48- Hadi Yüreğim

1.1K 131 173
                                    

"Ölmemiş.."

Akça titreyen dudaklarla kalbine bastırdı elindeki kağıdı. Gözlerini kapattığı an sanki hazırda beklermiş gibi gözyaşları tane tane dökülmüştü yanaklarından. Bera ise Ayaz'ı gördüğü o ilk anı düşünüyordu. Tüm duyguları hat safhaya ulaşmış, inanamıyordu belki de bu mucizeye.

"Bera, ölmemiş. Gördün mü, bizim oğlumuzmuş o. Biz hiç yarım değilmişiz."

Bera birkaç kere yutkundu ve kafasını kaldırdı. Boğazına düğümlenen kelimelerle, gözlerinde biriken yaşlarla baktı karısına. Derin bir nefes alarak kadının yüzünü avuçlarının arasına aldı ve alnına kokulu bir öpücük bıraktı. Akça kollarını adamın bedenine doladı. İkisi de o saniyede hissettikleri mutluluğu daha önce hissetmediklerine eminlerdi. 

"Oldu mu gerçekten? Biz dört kişi miyiz şimdi?" dedi Bera dudaklarını kadının alnından çekmeden. Akça hafifçe kafasını salladı. Yüzüne huzur dolu bir gülümseme yerleşmişti. 

"Ben onu tanıdım. Kokusunu içime çektiğimde anladım." 

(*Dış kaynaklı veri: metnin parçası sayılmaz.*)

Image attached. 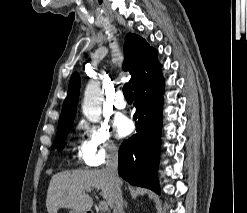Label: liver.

Bera kendini sakince geri çekti. Gözyaşları içinde birbirlerine bakarlarken kaşlarını çattı adam.

"Biz aylarca acı çektik. Sen ölüyordun Akça!" dedi bir anda yükselerek.

"Hiç düşünmeden beni bırakıp gidiyordun."

O anlar aklına doldukça bakışları yerini öfkeye bıraktı. Akça ise küçük bir kedi yavrusu gibi adama sığındı hemen. Elleriyle sakallarını sevdi gülümseyerek. Çünkü Akça ne zaman böyle yapsa Bera sakinleşirdi. Yine öyle olmuştu. Kadının gözlerine aşkla bakıyordu.

"Sonunda ona kavuşacağımızı bilsem yine tüm dünyanın yükünü omuzlarıma alırdım ben Bera. O nefes alsın, ben ölmeye yine razıyım." 

Derin bir iç çekti Bera. Evliliklerinin daha başındayken hasta olduğu ilk gün geldi gözünün önüne. "Sen çok iyi bir anne olursun." demişti Akça'ya. Ne kadar da haklıydı. Şimdi her şeyini bir kenara koymuş, sadece oğlunu ve kızını düşünüyordu kadın. Mavilerindeki derinlik artık çok daha fazlaydı artık. O hırçın, burnu havada, umursamaz olan kadın hala içinde bir yerlerde yatıyordu. Ama onun anneliği çok başkaydı. 

"Ben hiç yanılmamıştım. Çok güzel bir anne oldun sen." 

Akça dudaklarını ıslattı ve iki eliyle başına bastırdı kendine gelmek için. Bera da yüzünü sıvazladı. İlk olarak ne yapmaları gerektiğini kestiremiyorlardı. Daha sonra göz göze geldiler.

"5 Mart." dedi Akça. Söyleyince bile içi titremişti. O günü hiç unutmuyordu. Bera'nın da zihninden silinmeyen tarihti bu.

"O günün kayıtlarını soralım. Buna sebep olan, yardım eden, el uzatan kim varsa bulmak istiyorum." dedi nemlenen gözleriyle. 

"Böyle bir şey yapmaları için ölüm raporuna ihtiyaçları var. Biz o hengamede ona bile bakmadık."

Tam o sırada karşı koridordan gülüşerek gelen o doktor çifti gördüler. Akça'ya doğumda çok destek olmuştu. Dün gibi hatırlıyordu kadın. Bera'nın elini eline kenetlediğinde ikiliye doğru yavaş adımlar atmaya başladılar. Bahar onları görünce durdu. Akça'nın kolunu sıvazlayarak gülümsedi ona.

"Akça, nasılsın?"

Kafasını salladı Akça. Reha da Bahar gibi bir gülümseme göndermişti onlara.

"İyiyim. Hatta çok iyiyim."

Bera'nın elini bırakıp çantasının fermuarını açtı ve sonuç kağıdını çıkarttı. Bahar anlamayan gözlerle ona bakarken, Akça kağıdı kadının eline bıraktı.